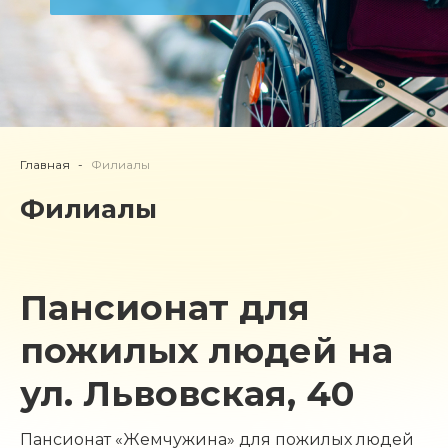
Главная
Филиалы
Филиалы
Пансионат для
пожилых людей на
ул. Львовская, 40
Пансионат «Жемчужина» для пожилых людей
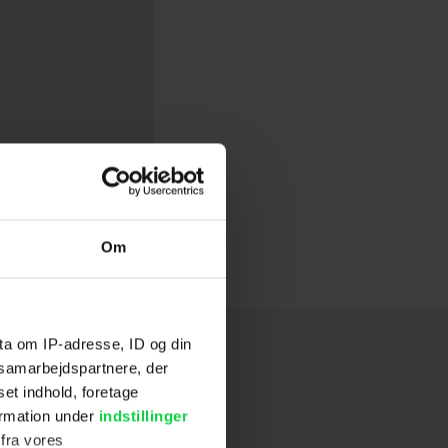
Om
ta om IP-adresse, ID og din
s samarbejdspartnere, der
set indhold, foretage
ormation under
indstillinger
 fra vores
◇ ◇ ◇ ◇ ◇ ◇ ◇
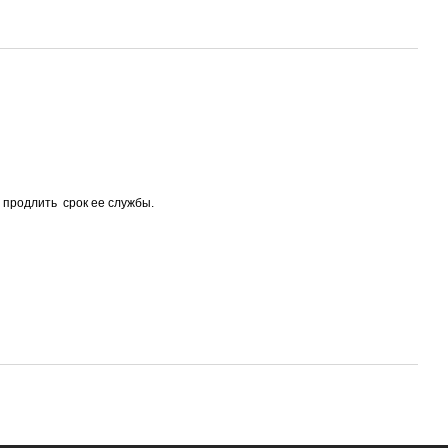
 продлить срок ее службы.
◇ ◇ ◇ ◇ ◇ ◇ ◇
## What the task asks
Search the preceding listing for "пожилых", then copy every line that holds it.

## Result of this task
пожилых людей на
Пансионат «Жемчужина» для пожилых людей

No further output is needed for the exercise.